A pure function can allocate and modify memory as long as a) it never
returns a reference to the memory or b) it never again modifies the
memory once it returns (i.e. it returns an immutable object).

That's a reasonable first approximation to the problem, yes. It gets a bit more complicated due to laziness (what if the mutation gets delayed until some later part of the output is examined?)
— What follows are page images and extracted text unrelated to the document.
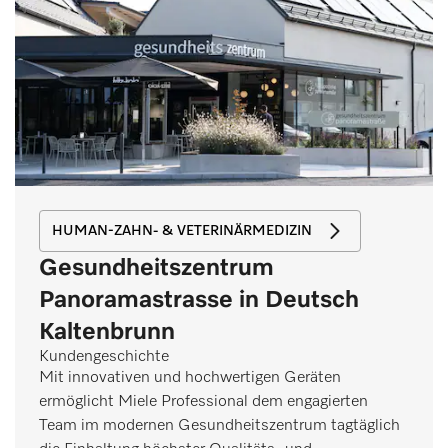
HUMAN-ZAHN- & VETERINÄRMEDIZIN
Gesundheitszentrum
Panoramastrasse in Deutsch
Kaltenbrunn
Kundengeschichte
Mit innovativen und hochwertigen Geräten
ermöglicht Miele Professional dem engagierten
Team im modernen Gesundheitszentrum tagtäglich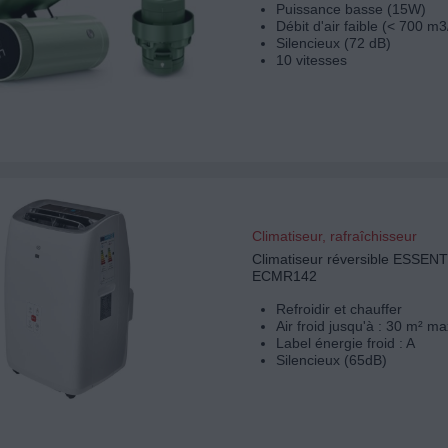
Puissance basse (15W)
Débit d'air faible (< 700 m3
Silencieux (72 dB)
10 vitesses
Climatiseur, rafraîchisseur
Climatiseur réversible ESSEN
ECMR142
Refroidir et chauffer
Air froid jusqu'à : 30 m² ma
Label énergie froid : A
Silencieux (65dB)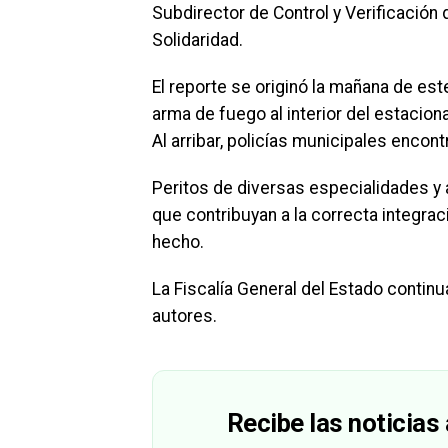
Subdirector de Control y Verificación 
Solidaridad.
El reporte se originó la mañana de es
arma de fuego al interior del estacion
Al arribar, policías municipales encont
Peritos de diversas especialidades y 
que contribuyan a la correcta integrac
hecho.
La Fiscalía General del Estado continua
autores.
Recibe las noticias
So, again, what is the Haskell philosophy towards using mutable data
structures in pure functions? Is it:

1. leave it to the compiler to find these kinds of opportunities
2. just use the immutable data structures - after all they are just as
good (at least asymptotically)
3. you don't want to use mutable data structures because of _____
4. it does happen, and some examples are ______

There are two ways in which Haskell encourages the use of mutable data structures in a pure way.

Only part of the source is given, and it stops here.